Quando Lucífer o olhou, ele fitou-o, seu maxilar era firme e largo, estreitando os olhos cinzentos.
– Os serafins estão estranhos? – perguntou.

– Ah, não sei de n-nada. – ele respondeu, trêmulo. – Acho que estão como sempre, por quê?

– Vi Leviatã e Abaddon conservando com Yenku, mas acho que não é nada. – e outrora me viu com Yenku. Se acha esperto, Ragel... mas tente atrapalhar os meus planos, tente…

– Os dois não são próximos, isso é sim estranho. Eu vou até Yenku, posso pergunta-lo o motivo da conversa.

Raguel cerrou o punho na lança erguida.
– Mas… não é preciso.
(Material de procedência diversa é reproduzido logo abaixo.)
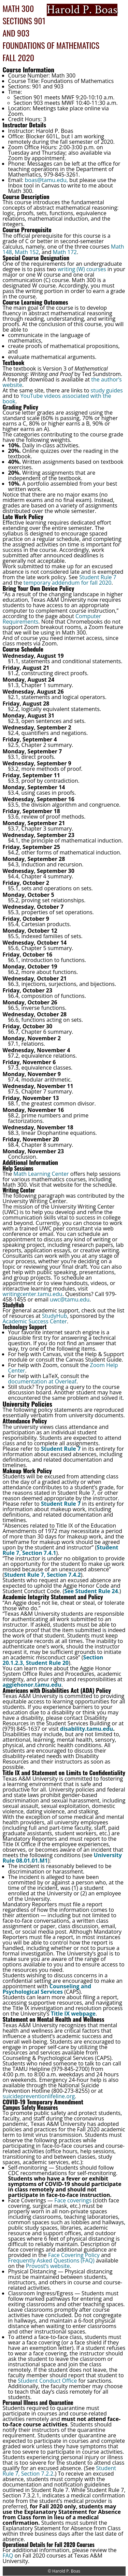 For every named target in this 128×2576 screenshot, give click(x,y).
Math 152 (27, 252)
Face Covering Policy (74, 2255)
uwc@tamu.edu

Talvez…

– É preciso, fique. – respondeu Lucífer, logo depois curvou-se diante de Deus, e saiu de sua presença aos passos leves e rápidos.
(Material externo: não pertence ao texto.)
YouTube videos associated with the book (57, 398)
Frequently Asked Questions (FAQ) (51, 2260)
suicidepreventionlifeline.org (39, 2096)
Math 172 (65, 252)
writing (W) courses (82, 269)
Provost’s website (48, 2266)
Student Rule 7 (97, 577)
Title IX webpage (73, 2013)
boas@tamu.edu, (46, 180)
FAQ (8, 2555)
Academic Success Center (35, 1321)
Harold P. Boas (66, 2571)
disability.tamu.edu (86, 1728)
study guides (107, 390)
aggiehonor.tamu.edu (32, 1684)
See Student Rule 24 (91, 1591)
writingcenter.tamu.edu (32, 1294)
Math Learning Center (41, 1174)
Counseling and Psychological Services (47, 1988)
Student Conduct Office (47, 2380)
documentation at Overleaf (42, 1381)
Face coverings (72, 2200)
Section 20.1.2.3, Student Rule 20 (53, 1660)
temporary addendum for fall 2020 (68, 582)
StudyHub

Avistou Yenku cerca de meio metro à um lírio desabrochando, pela expressão carrancuda que nasceu em seu rosto alvo, poderia supor que estava ali a um bom tempo.

– Preciso falar algo – disse-lhe Lucífer.

– Aqui não – respondera Yenku –, venha comigo.

O Jardim de Ouro era muito maior que podia-se imaginar vendo-o pela frente. Ao início via-se flores de todas as cores, separadas pelas belas paredes com as rosas douradas, mas seguindo para dentro, árvores silvestres e trepadeiras cresciam à todo lado, fazendo aquele local mais parecer uma mata ao invés de jardim. Lucífer sabia que não tardaria a encontrar com o homem, temia que o encontrasse, não queria fazê-lo mal, não antes dos outros.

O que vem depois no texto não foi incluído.